▸ **WHAT IS REQUIRED**: Copy out only the span from the line with "الدخول إلى فروة" to the end of the data, both ends kept, word for word.

—————

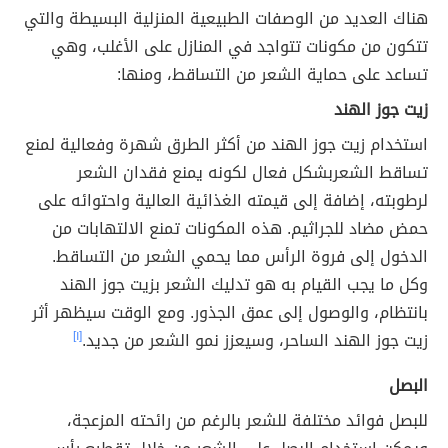
هناك العديد من الوصفات الطبيعية المنزلية البسيطة والتي
تتكون من مكونات تتواجد في المنازل على الأغلب، وهي
تساعد على حماية الشعر من التساقط، ومنها:
زيت جوز الهند
استخدام زيت جوز الهند من أكثر الطرق شهرة وفعالية لمنع
تساقط الشعربشكل فعال لكونه يمنع فقدان الشعر
لرطوبته، إضافة إلى قيمته الغذائية العالية واحتوائه على
حمض مضاد للجراثيم. هذه المكونات تمنع الالتهابات من
الدخول إلى فروة الرأس مما يحمي الشعر من التساقط.
وكل ما يجب القيام به هو تدليك الشعر بزيت جوز الهند
بانتظام، والوصول إلى عمق الجذور. ومع الوقت سيظهر أثر
زيت جوز الهند الساحر، وسيعزز نمو الشعر من جديد.
[١]
البصل
للبصل فوائد مختلفة للشعر بالرغم من رائحته المزعجة،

—————

▸ **ANSWER TO THIS TASK**:
الدخول إلى فروة الرأس مما يحمي الشعر من التساقط.
وكل ما يجب القيام به هو تدليك الشعر بزيت جوز الهند
بانتظام، والوصول إلى عمق الجذور. ومع الوقت سيظهر أثر
زيت جوز الهند الساحر، وسيعزز نمو الشعر من جديد.
[١]
البصل
للبصل فوائد مختلفة للشعر بالرغم من رائحته المزعجة،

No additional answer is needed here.